Leeds United teen emerges from £20 million Manchester City shadow to show exciting potential

When Darko Gyabi’s £5 million transfer from Manchester City was announced, news of Leeds United’s newest recruit was somewhat overshadowed by the man heading the other way.

Kalvin Phillips – revered in this part of Yorkshire, and for a time last summer, the whole country – bid an emotional farewell to Elland Road as he sealed a £42 million switch to the Etihad club.

Being overshadowed is something the London-born youngster has had to get used to, coming from City’s academy.

PERTH, AUSTRALIA – JULY 22: Darko Gyabi of Leeds United acknowledges the fans after the Pre-Season friendly match between Leeds United and Crystal Palace at Optus Stadium on July 22, 2022 in Perth, Australia. (Photo by Will Russell/Getty Images)

Gyabi arrived something of an unknown quantity; a player with no senior experience who had seemingly been second or third choice at No. 6 or No. 8 for City’s Under-23 side.

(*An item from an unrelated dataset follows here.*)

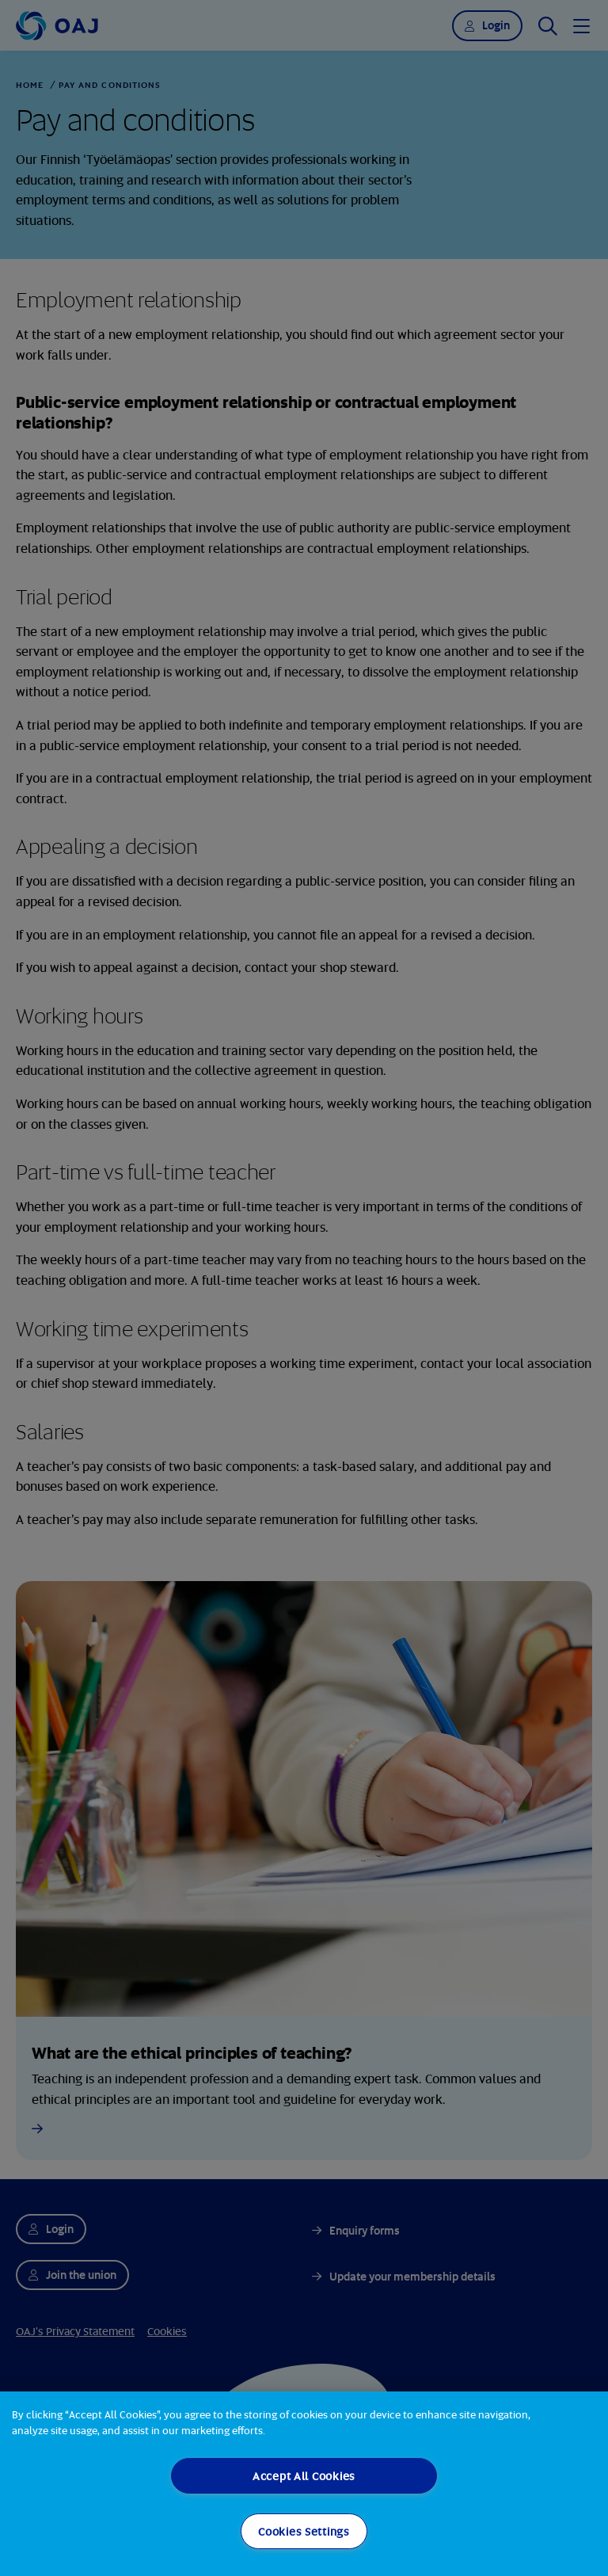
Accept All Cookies (304, 2475)
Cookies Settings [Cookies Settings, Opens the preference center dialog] (304, 2531)
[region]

Prior to the teenager’s move, there were whispers that should Phillips move across the Pennines, that highly-rated youngster Romeo Lavia would head the other way in a player-plus-cash deal.

Manchester City’s £15 million valuation of the Belgian soon put paid to that.

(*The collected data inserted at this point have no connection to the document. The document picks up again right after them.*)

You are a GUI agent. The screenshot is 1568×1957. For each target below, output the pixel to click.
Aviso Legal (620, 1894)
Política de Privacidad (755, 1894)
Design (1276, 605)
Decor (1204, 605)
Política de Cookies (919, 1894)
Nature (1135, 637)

Instead, Leeds landed Gyabi and the England Under-19 midfielder soon jetted off to the other side of the world with his new teammates.

Involvement in first-team affairs during pre-season helped allay some of the concern surrounding his transfer fee, but as with the development of any young player, these things take time.

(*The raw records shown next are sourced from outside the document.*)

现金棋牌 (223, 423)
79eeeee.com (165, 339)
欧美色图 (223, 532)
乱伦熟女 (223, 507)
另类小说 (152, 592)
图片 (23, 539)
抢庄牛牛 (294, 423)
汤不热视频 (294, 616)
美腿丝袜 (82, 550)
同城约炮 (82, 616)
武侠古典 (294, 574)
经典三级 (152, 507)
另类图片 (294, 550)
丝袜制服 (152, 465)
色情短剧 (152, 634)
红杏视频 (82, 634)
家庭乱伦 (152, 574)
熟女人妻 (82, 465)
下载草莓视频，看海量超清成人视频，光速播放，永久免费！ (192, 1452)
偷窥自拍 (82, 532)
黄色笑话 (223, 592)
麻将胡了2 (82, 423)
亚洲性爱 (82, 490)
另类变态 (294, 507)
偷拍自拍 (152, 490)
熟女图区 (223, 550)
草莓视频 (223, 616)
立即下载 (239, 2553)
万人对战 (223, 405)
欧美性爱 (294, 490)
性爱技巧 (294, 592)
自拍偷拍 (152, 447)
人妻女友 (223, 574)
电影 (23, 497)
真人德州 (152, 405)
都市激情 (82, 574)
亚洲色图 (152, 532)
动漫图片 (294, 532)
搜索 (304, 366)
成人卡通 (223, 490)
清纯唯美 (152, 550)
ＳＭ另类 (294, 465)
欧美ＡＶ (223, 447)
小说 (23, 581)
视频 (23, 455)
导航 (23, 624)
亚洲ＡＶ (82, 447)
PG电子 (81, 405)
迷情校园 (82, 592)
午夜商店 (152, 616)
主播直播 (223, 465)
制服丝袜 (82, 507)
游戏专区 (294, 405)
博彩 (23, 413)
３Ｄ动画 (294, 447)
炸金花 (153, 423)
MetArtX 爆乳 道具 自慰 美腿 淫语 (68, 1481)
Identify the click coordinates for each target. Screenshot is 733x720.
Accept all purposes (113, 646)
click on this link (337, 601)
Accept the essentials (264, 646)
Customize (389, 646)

Leeds can be satisfied with the progress Gyabi has shown during these early months at Thorp Arch – if it is even progress at all.

There is every argument to suggest the 18-year-old always possessed such talent, but was starved of the opportunity to show it.

Gyabi made just seven starts out of an available 26 in Premier League 2 Division 1 for Manchester City last season.

This year, he is already halfway to achieving the same figure with Leeds.

Stuck behind the aforementioned Lavia, Gyabi’s experience in Manchester is reflective of many other youngsters locked in elite academies, denied regular minutes at a crucial stage of development by an outstanding talent.

Lavia subsequently moved to Southampton this summer and started each of the Saints’ first five league games before picking up a hamstring injury.

He is already a Belgian Under-21 international, despite being born in 2004, and has demonstrated his ability to compete at a Premier League level with extremely limited prior exposure to senior football.

Gyabi failing to oust Lavia in his first full season at Under-23 level last year is no slight on the Leeds man; he should be commended if anything for managing to break into the side towards the end of 2021/22, which culminated in a PL2 Division 1 title win at Elland Road.

Elite academies such as Manchester City stockpile the best around because budgets mean they can, and their odds of producing a homegrown player straight out of the academy are higher when there is more talent in the building.

At the very least, the competitive environment creates players who can be sold on for considerable sums; Gyabi and Lavia raised a cumulative £20 million this summer – £10 million per senior appearance.

There may come a time when Leeds’ academy follows a similar route, but for now it is focused on preparing the current crop for genuine first-team opportunities.

Gyabi has been one of the Under-21s’ standout players during their unbeaten start to the campaign, juking challenges, spinning out of trouble utilising his superior strength and showcasing creative potential with the ball at his feet.

At Thorp Arch, where on occasion he has been promoted to first-team training, Gyabi is able to demonstrate his top-line potential with a realistic prospect of first-team football in the months and years to come, overshadowed no more.